=== Work item ===
When the line with "STERREN OP BASIS VAN" comes up, set it down and every later line to the end of the data, exactly and without pictures.

-.-.-

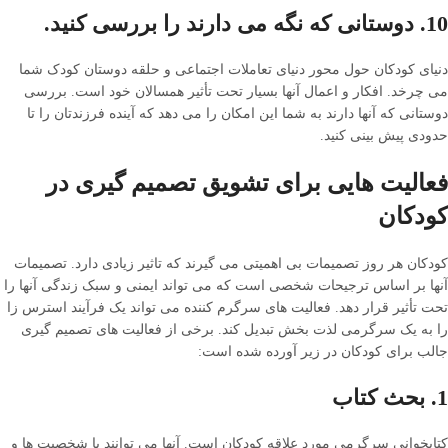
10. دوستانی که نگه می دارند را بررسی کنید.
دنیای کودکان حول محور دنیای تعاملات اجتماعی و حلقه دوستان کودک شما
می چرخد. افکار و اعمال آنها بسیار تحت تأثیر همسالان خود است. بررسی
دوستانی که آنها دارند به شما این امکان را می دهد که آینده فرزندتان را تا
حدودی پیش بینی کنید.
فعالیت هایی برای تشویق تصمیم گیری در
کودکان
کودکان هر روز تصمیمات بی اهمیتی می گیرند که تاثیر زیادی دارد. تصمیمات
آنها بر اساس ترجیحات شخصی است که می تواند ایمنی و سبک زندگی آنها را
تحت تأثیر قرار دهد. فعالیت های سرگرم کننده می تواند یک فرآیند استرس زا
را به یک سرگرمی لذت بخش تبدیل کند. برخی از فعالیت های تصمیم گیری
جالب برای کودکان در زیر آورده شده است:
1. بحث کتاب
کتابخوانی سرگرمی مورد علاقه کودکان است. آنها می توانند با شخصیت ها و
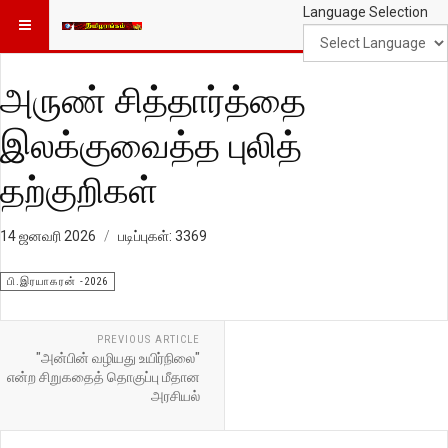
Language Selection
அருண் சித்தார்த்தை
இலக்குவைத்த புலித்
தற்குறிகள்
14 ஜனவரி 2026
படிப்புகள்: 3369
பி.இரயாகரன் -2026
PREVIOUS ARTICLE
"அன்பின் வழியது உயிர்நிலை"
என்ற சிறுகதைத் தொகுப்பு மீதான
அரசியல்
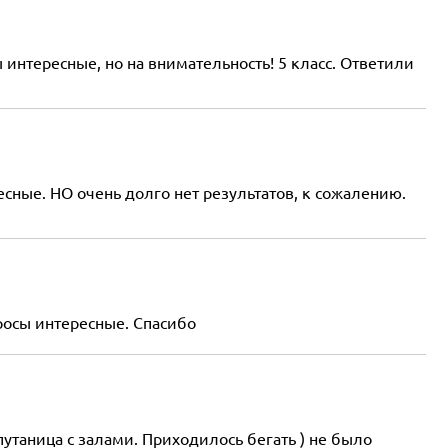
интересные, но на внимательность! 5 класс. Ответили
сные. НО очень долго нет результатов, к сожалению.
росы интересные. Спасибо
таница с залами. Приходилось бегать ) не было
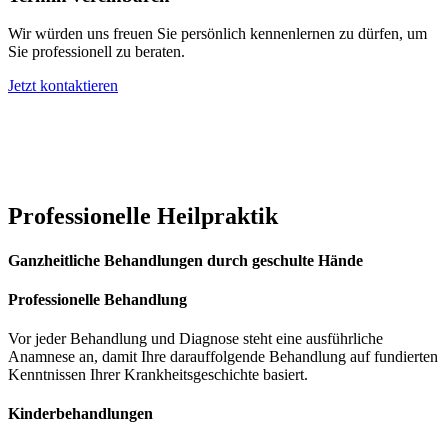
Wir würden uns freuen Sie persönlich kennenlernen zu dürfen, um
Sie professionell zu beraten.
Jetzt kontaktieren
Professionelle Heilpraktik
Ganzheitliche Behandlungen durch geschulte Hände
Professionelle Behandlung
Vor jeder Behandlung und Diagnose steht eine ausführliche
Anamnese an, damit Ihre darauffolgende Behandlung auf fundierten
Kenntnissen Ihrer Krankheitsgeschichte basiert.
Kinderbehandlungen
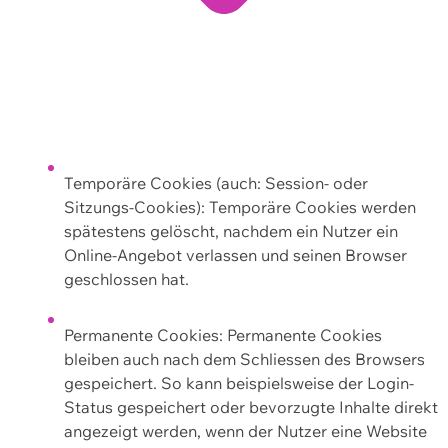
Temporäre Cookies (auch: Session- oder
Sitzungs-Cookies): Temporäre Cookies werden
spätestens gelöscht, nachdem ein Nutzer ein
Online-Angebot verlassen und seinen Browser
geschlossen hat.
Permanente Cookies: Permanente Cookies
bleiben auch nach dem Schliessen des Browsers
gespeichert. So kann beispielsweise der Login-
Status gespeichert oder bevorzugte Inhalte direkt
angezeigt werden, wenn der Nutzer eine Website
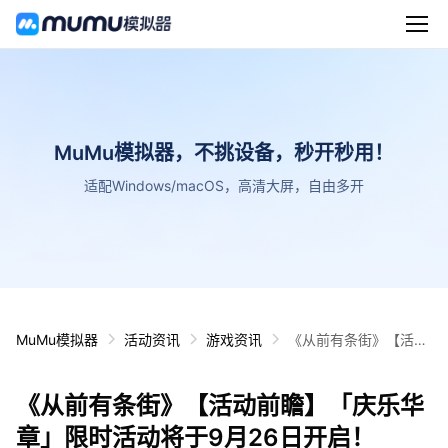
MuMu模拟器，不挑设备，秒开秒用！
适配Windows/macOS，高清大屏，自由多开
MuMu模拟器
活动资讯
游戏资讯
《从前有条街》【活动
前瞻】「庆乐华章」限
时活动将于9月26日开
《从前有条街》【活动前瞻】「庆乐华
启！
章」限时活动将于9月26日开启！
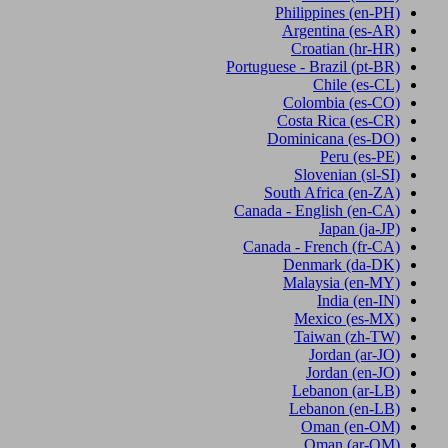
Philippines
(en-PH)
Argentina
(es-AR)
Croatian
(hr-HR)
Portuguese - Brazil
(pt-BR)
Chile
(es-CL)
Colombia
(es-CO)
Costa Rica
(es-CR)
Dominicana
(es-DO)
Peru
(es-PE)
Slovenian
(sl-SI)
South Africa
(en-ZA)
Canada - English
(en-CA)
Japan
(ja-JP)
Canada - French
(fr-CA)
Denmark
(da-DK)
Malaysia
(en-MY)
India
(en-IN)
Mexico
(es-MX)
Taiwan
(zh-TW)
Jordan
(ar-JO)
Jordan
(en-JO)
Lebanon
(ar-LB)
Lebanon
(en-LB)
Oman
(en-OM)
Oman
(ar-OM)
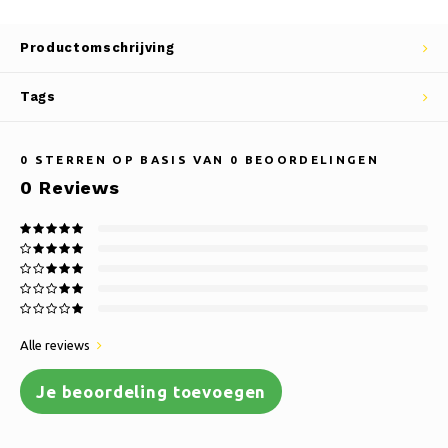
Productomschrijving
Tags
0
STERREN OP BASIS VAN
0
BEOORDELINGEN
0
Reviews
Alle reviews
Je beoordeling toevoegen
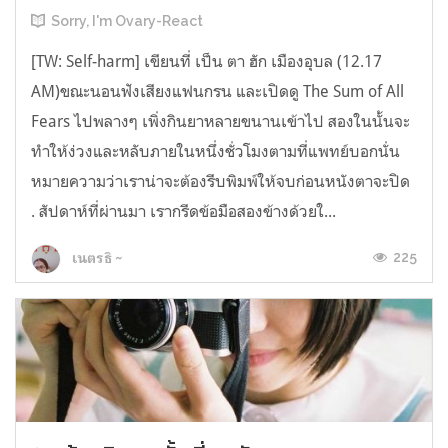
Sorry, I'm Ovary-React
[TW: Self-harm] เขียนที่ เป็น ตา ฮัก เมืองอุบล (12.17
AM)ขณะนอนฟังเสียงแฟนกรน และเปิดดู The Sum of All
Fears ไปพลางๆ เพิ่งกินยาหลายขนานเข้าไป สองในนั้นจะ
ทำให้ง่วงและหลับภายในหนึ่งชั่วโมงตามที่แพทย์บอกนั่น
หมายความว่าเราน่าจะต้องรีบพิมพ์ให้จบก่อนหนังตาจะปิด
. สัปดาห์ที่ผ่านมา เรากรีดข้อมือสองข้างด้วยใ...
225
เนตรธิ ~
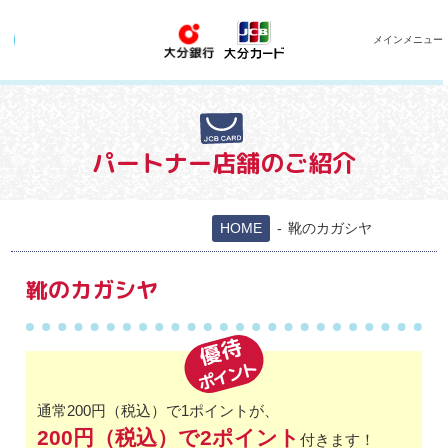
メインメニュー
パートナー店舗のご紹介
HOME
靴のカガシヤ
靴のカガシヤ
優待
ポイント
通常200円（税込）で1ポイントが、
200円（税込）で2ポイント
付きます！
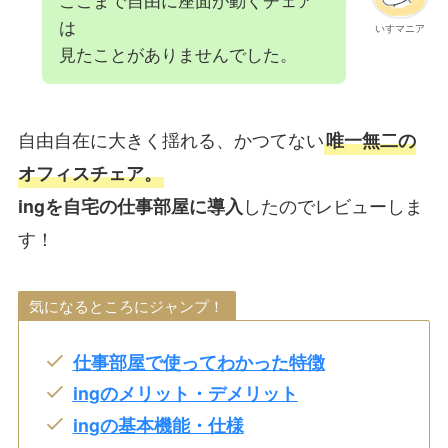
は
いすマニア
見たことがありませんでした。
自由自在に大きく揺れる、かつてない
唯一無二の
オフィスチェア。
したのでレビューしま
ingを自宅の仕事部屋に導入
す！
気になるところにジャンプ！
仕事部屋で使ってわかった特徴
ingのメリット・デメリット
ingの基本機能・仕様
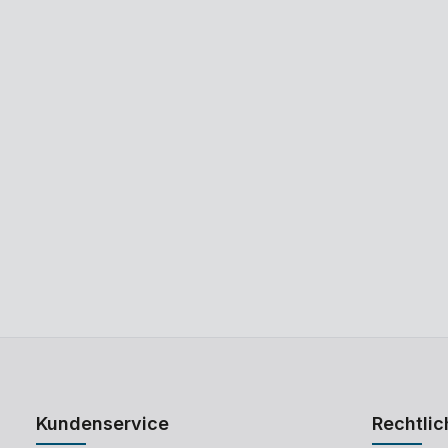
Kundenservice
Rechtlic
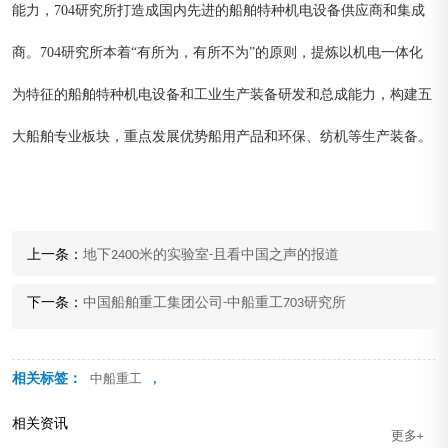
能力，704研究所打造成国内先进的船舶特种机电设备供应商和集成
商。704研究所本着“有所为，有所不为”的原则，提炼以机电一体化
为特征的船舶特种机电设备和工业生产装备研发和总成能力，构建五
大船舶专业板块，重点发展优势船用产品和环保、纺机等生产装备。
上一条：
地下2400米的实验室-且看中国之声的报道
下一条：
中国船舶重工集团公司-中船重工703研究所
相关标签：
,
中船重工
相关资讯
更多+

-.-.-

=== Output for this exercise ===
STERREN OP BASIS VAN
0
BEOORDELINGEN
0
Reviews
Alle reviews
Je beoordeling toevoegen
Sorry, I'm Ovary-React
[TW: Self-harm] เขียนที่ เป็น ตา ฮัก เมืองอุบล (12.17
AM)ขณะนอนฟังเสียงแฟนกรน และเปิดดู The Sum of All
Fears ไปพลางๆ เพิ่งกินยาหลายขนานเข้าไป สองในนั้นจะ
ทำให้ง่วงและหลับภายในหนึ่งชั่วโมงตามที่แพทย์บอกนั่น
หมายความว่าเราน่าจะต้องรีบพิมพ์ให้จบก่อนหนังตาจะปิด
. สัปดาห์ที่ผ่านมา เรากรีดข้อมือสองข้างด้วยใ...
225
เนตรธิ ~
メインメニュー
パートナー店舗のご紹介
HOME
靴のカガシヤ
靴のカガシヤ
優待
ポイント
通常200円（税込）で1ポイントが、
200円（税込）で2ポイント
付きます！
は
いすマニア
見たことがありませんでした。
自由自在に大きく揺れる、かつてない
唯一無二の
オフィスチェア。
したのでレビューしま
ingを自宅の仕事部屋に導入
す！
気になるところにジャンプ！
仕事部屋で使ってわかった特徴
ingのメリット・デメリット
ingの基本機能・仕様
Kundenservice
Rechtlic
能力，704研究所打造成国内先进的船舶特种机电设备供应商和集成
商。704研究所本着“有所为，有所不为”的原则，提炼以机电一体化
为特征的船舶特种机电设备和工业生产装备研发和总成能力，构建五
大船舶专业板块，重点发展优势船用产品和环保、纺机等生产装备。
上一条：
地下2400米的实验室-且看中国之声的报道
下一条：
中国船舶重工集团公司-中船重工703研究所
相关标签：
,
中船重工
相关资讯
更多+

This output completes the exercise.